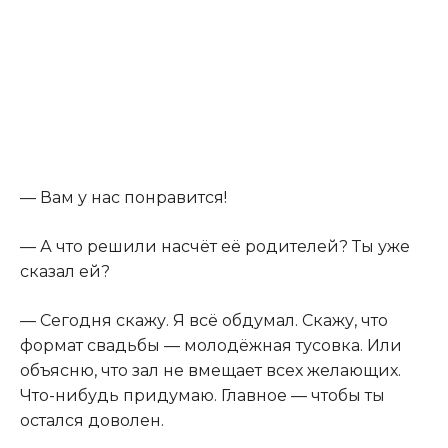
— Вам у нас понравится!
— А что решили насчёт её родителей? Ты уже
сказал ей?
— Сегодня скажу. Я всё обдумал. Скажу, что
формат свадьбы — молодёжная тусовка. Или
объясню, что зал не вмещает всех желающих.
Что-нибудь придумаю. Главное — чтобы ты
остался доволен.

- The problem: Give back the data exactly. Skip any images.

- Response:
— Вам у нас понравится!
— А что решили насчёт её родителей? Ты уже
сказал ей?
— Сегодня скажу. Я всё обдумал. Скажу, что
формат свадьбы — молодёжная тусовка. Или
объясню, что зал не вмещает всех желающих.
Что-нибудь придумаю. Главное — чтобы ты
остался доволен.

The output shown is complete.